Prado Restaurant review - Lisbon, Portugal
Exquisitely balanced, ingredient-led, farm to table food served with beguiling simplicity in a low-key, large and leafy restaurant has been causing a stir on one of Lisbon’s narrow, cobbled streets.
The concept for the menu and the design came from the building itself, an abandoned early 19th-century factory which made candied fruit, preserves and biscuits. Left derelict for 20 years, verdant vegetation had wrapped itself around the pulley system, hanging down from the high ceilings. From this, the idea of Prado – which translates as Meadow – was born, and local outfit Ark Studio designed an urban restaurant which brims with the feel of a pastoral paradise. Endless greenery hangs from the ceilings and cascades from the high window sills over white-washed walls which are trimmed with sage-green wooden shutters and wood panelling- also echoed in the napkins and uniforms.
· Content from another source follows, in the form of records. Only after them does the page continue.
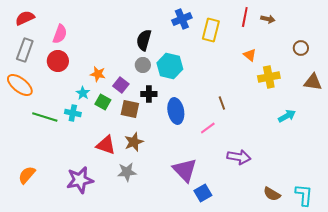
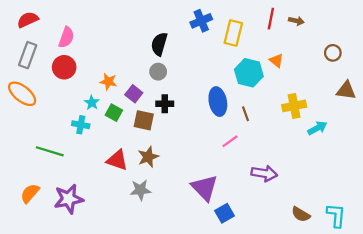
cyan hexagon: (170, 66) -> (249, 73), moved
yellow cross: (269, 77) -> (294, 106), moved
blue ellipse: (176, 111) -> (218, 102), moved
green line: (45, 117) -> (50, 151), moved
purple star: (80, 180) -> (69, 199), moved

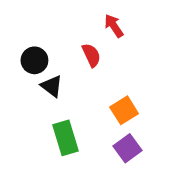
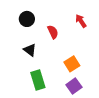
red arrow: (114, 26) -> (81, 21), moved
black circle: (34, 60) -> (27, 19), moved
The seasonal food delivered by the young and very talented António Galapito celebrates Portugal’s bounty and dances off the plate from the very first taste of fresh goat’s butter with smoked salt and sea lettuce. Expect dishes like Minhota beef tartare, wrapped in grilled kale; or smoked Bluefin tuna belly, kumquat and bergamot mint; and don’t miss the sensational mushroom ice cream, pearl barley, dulse and caramel.